#ASCO17: Patient Engagement Improves Survival Outcomes

#ASCO17: Patient Engagement Improves Survival Outcomes

Don S. Dizon, MD, FACP, FASCO

@drdonsdizon
Jun 08, 2017

I have been an ardent supporter of patient engagement. To me, it seems obvious: patients do better when they have a say in their care, and when they get their needs met earlier rather than later. In the past few years, I have seen—and been excited to see—patients emerge as important voices in the direction of research as well. I have seen Twitter utilized to help inform study designs (shout out to Julie Gralow, MD) and now, we have advocates seated on committees in our National Clinical Trials Network Cooperative Groups, some of whom I consider friends (shout out to SWOG, Jonathan Sommers, Ginny Mason, and AnneMarie Cicarella). There is a growing recognition that the patient voice on trials are important—that it cannot be “just” about survival outcomes. We need to understand the quality of that survival, and patient-reported outcomes (PROs) are designed to tell us that. Yes, patient engagement improves the quality of life for our patients. Indeed, it has been borne out by randomized trials.

At the Plenary Session of this year’s ASCO Annual Meeting, which just wrapped up, the results of a longitudinal trial begun in 2007 showed me that engagement is much more important that I had imagined. Dr. Ethan Basch had started his project while at Memorial Sloan Kettering Cancer Center and enrolled over 700 patients with metastatic cancer to a randomized trial of usual care or to an electronic capture system where they self-reported symptoms weekly (Basch E, et al. JAMA. 2017; Epub June 4). For those patients in the experimental group, severe or worsening symptoms prompted an email alert to a clinical nurse caring for the patient and each patient’s symptom burden was reported to their clinician at their next visit. For those in the usual care group, patients were allowed to call in between visits for symptoms of concern. With a median follow-up of 7 years, overall survival was better among those who self-reported by 5 months, a statistically and clinically meaningful outcome.

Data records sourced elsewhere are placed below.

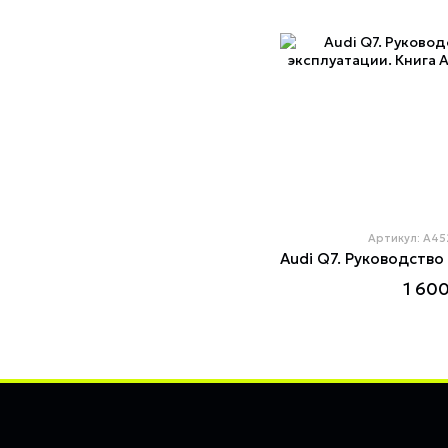
Артикул: A4
1 600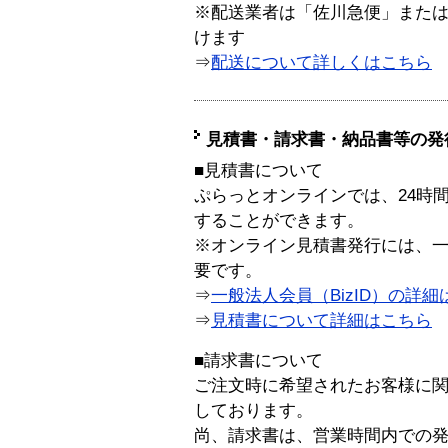
※配送業者は「佐川急便」また
けます
⇒
配送について詳しくはこちら
見積書・請求書・納品書等の発
■見積書について
ぷらっとオンラインでは、24時
することができます。
※オンライン見積書発行には、一般
要です。
⇒
一般法人会員（BizID）の詳細
⇒
見積書について詳細はこちら
■請求書について
ご注文時に希望されたお客様に
しております。
尚、請求書は、営業時間内での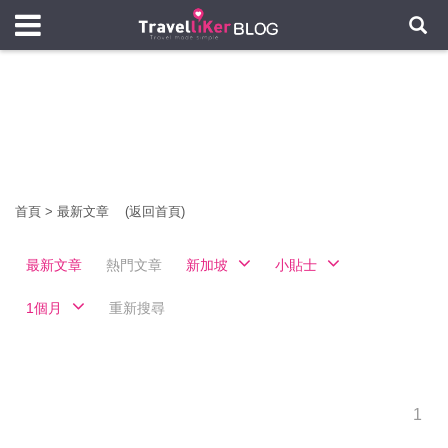
首頁
>
最新文章
(返回首頁)
最新文章
熱門文章
新加坡
小貼士
1個月
重新搜尋
1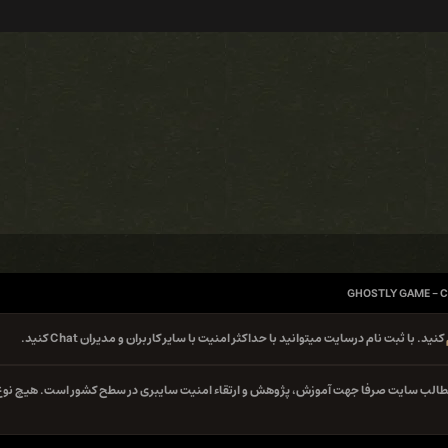
GHOSTLY GAME - C
کنید. با ثبت نام درسایت میتوانید با حداکثر امنیت با سایر کاربران و مدیران Chat کنید.
ه مطالب سایت صرفا جهت آموزش، پژوهش و ارتقاء امنیت سایبری در سطح کشور است. هیچ نوع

I was in the audience as Ethan presented his work (I am proud to say we go “way back” to our days at MSKCC). These were significant findings—engagement was associated with a survival advantage. I Instagrammed multiple graphs, tweeted major findings, and in the end, concluded with the following tweet:

 

 

Among the most significant findings at ASCO 2017 (and there were many), this stands out to me. It brought home the point that even in the era of precision therapy and immuno-oncology, simple interventions can make huge differences. In this case, something obvious as giving our patients the means to let us know how they are doing, coupled with the infrastructure to act on this information, not only made them feel better, but produced a survival advantage that paralleled (maybe even surpassed) the latest treatments being celebrated on the main stages across ASCO.

For this, I lend my heartfelt congratulations to Dr. Basch, to Memorial Sloan Kettering Cancer Center, and to the Scientific Program Committee of ASCO for recognizing the importance of patients and the work that has been accomplished.